A new study demonstrates for the first time that subseasonal rainfall and temperature forecasts can be used to predict outbreaks of dengue fever by estimating mosquito abundance.
Climate models are often applied to future predictions, but one of the most reliable ways to improve and test the capabilities of these models is to look to the past. In a new study published in GeoHealth, researchers revisited a large dengue outbreak on the island of Réunion and determined it would have been possible to predict the event using available climate data. In particular, they integrated forecasts of rainfall and temperature generated up to four weeks ahead of the start of the outbreak into a mosquito population model. Their success has implications for the use of climate data in future public health efforts.
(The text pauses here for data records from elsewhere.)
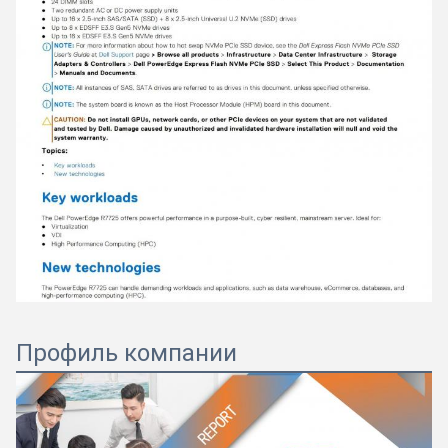
Профиль компании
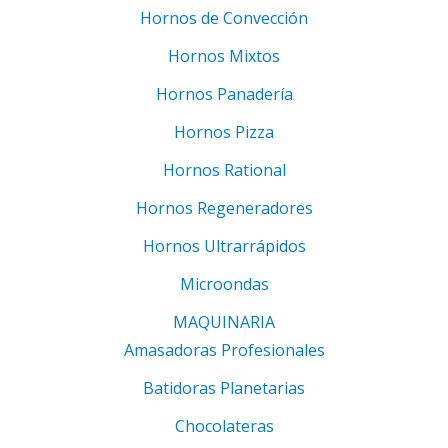
Hornos de Convección
Hornos Mixtos
Hornos Panadería
Hornos Pizza
Hornos Rational
Hornos Regeneradores
Hornos Ultrarrápidos
Microondas
MAQUINARIA
Amasadoras Profesionales
Batidoras Planetarias
Chocolateras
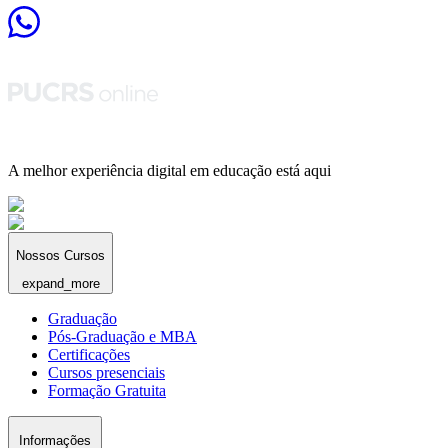
A melhor experiência digital em educação está aqui
Nossos Cursos
expand_more
Graduação
Pós-Graduação e MBA
Certificações
Cursos presenciais
Formação Gratuita
Informações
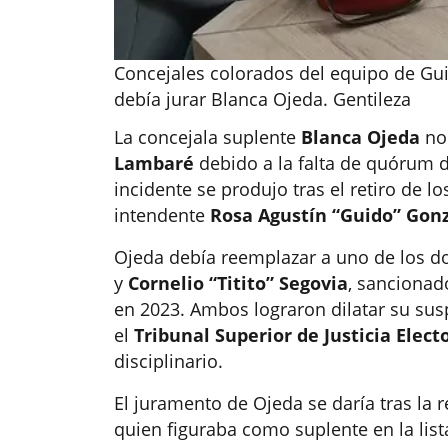
Concejales colorados del equipo de Gu
debía jurar Blanca Ojeda. Gentileza
La concejala suplente
Blanca Ojeda
no
Lambaré
debido a la falta de quórum d
incidente se produjo tras el retiro de 
intendente
Rosa Agustín “Guido” Gon
Ojeda debía reemplazar a uno de los d
y
Cornelio “Titito” Segovia
, sancionad
en 2023. Ambos lograron dilatar su sus
el
Tribunal Superior de Justicia Electo
disciplinario.
El juramento de Ojeda se daría tras la 
quien figuraba como suplente en la list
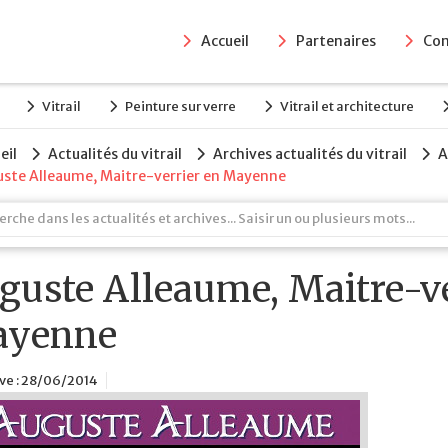
Accueil
Partenaires
Con
Vitrail
Peinture sur verre
Vitrail et architecture
eil
Actualités du vitrail
Archives actualités du vitrail
A
ste Alleaume, Maitre-verrier en Mayenne
guste Alleaume, Maitre-ve
yenne
ve : 28/06/2014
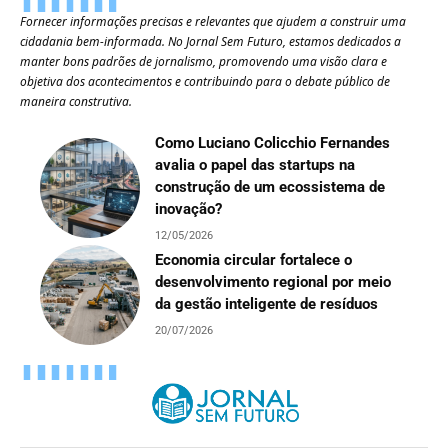
Fornecer informações precisas e relevantes que ajudem a construir uma
cidadania bem-informada. No Jornal Sem Futuro, estamos dedicados a
manter bons padrões de jornalismo, promovendo uma visão clara e
objetiva dos acontecimentos e contribuindo para o debate público de
maneira construtiva.
Como Luciano Colicchio Fernandes
avalia o papel das startups na
construção de um ecossistema de
inovação?
12/05/2026
Economia circular fortalece o
desenvolvimento regional por meio
da gestão inteligente de resíduos
20/07/2026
Réunion, a French overseas island between Madagascar and Mauritius in the Indian Ocean, faced an unprecedented outbreak of dengue in 2018. Dengue fever is a viral tropical disease spread by mosquitoes; in Réunion, the disease is carried by the local species Aedes albopictus. Mosquito populations are influenced by a complicated web of environmental factors that are difficult to monitor on a local scale. However, the study by researchers at Columbia University’s International Research Institute for Climate and Society, Umeä University, New York University and the European Center for Disease Control and Prevention shows that there is great potential for using climate information to predict how suitable an environment will be for vector-borne diseases.
Mosquito species such as A. albopictus thrive only within a unique temperature range. Rainfall events also have distinctive effects on their survival. These factors and others can be identified among climate data, and the researchers recognized that an ideal confluence of these environmental factors could bring on an increase in the abundance of mosquitoes, which could lead to an outbreak.
“Tropical-cyclone-related rainfall events and higher-than-average temperatures played a role in the 2018 dengue outbreak,” said Laurel DiSera, a senior research staff associate at the International Research Institute for Climate and Society and the study’s lead author. “Since we can forecast such conditions up to four weeks in advance, we thought it would be possible that the outbreak itself could be predicted weeks ahead.”
To test the idea, DiSera and her colleagues incorporated subseasonal climate forecasts from the European Centre for Medium-Range Weather Forecasts (ECMWF) model, available via the Subseasonal-to-seasonal Prediction Project Database, into a vector model that generated predictions of mosquito populations; they found that the methodology was reasonably predictive of the outbreak event in 2018.
“Our results strongly suggest that we can use subseasonal data to better understand suitability for mosquito populations and the potential for resulting outbreak events,” DiSera said.
“The routine way to prevent and manage dengue outbreaks is through mosquito control,” said coauthor Joacim Rocklöv for Sweden’s Umeå University. “Having more time to act makes a difference, not in the least operationally.”
DiSera added that in a time when many public-health systems are already under strain, new methodologies like the one proposed may help public health agencies save resources and time and allow them to be more flexible in dealing with urgent and unexpected threats such as COVID-19.
This research was supported by the National Oceanic and Atmospheric Administration (grant NA18OAR4310339), the ARBOPREVENT project (Swedish Research Council Formas grant 2018-01754), and Adapting Agriculture to Climate Today, for Tomorrow (ACToday), a Columbia World Project.